We can often influence what a man shall dream about, but never what he will dream; for the mechanism of the dream-work and the unconscious dream-wish are inaccessible to external influence of any sort. We realized, when we were considering dreams arising out of bodily stimuli, that in the reaction to the bodily or mental stimuli brought to bear upon the dreamer the peculiarity and independence of dream-life is clearly seen. The criticism I have just discussed which tends to cast a doubt upon the objectivity of dream investigation is again an assertion based upon confounding, this time confounding dreams with—their material.

I wanted to tell you as much as this about the problems of dreams. You will guess that I have passed over a great deal and will have discovered for yourselves that my treatment of nearly every point has necessarily been incomplete; but this is due to the phenomena of dreams being so closely connected with those of the neuroses. Our plan was to study dreams as an introduction to the study of the neuroses and it was certainly a better one than beginning the other way about; but since dreams prepare us for comprehension of the neuroses, so also can a correctly-formed estimate of dreams be acquired only after some knowledge of neurotic manifestations has been gained.

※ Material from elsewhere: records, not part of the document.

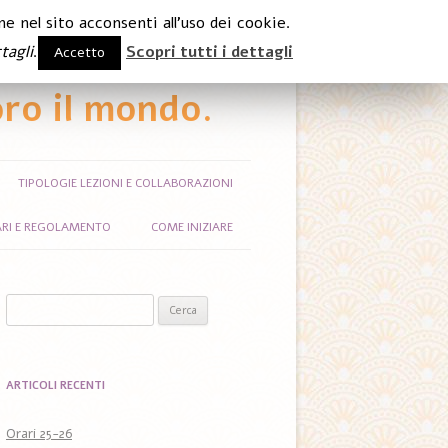
e nel sito acconsenti all'uso dei cookie.
tagli
.
Scopri tutti i dettagli
Accetto
ro il mondo.
TIPOLOGIE LEZIONI E COLLABORAZIONI
RI E REGOLAMENTO
COME INIZIARE
Ricerca per:
ARTICOLI RECENTI
Orari 25-26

I do not know how you may think about it, but I can assure you that I do not regret having taken up so much of your interest and of the time at our disposal in the consideration of problems connected with dreams. I know no other way by which one can so speedily arrive at conviction of the correctness of those statements by which psycho-analysis stands or falls. It requires strenuous work for many months, and even years, to demonstrate that the symptoms in a case of neurotic illness have a meaning, serve a purpose, and arise from the patient’s experiences in life. On the other hand, a few hours’ effort may be enough to show these things in some dream which at first seemed utterly confused and incomprehensible, and in this way to confirm all the premises upon which psycho-analysis rests—the existence of unconscious mental processes, the special mechanisms which they obey, and the instinctive propelling forces which are expressed by them. And when we remember how far-reaching is the analogy in the structure of dreams to that of neurotic symptoms and, with that, reflect how rapid is the transformation of a dreamer into a wide-awake, reasonable human being, we acquire an assurance that the neuroses too depend only upon an alteration in the balance of the forces at work in mental life.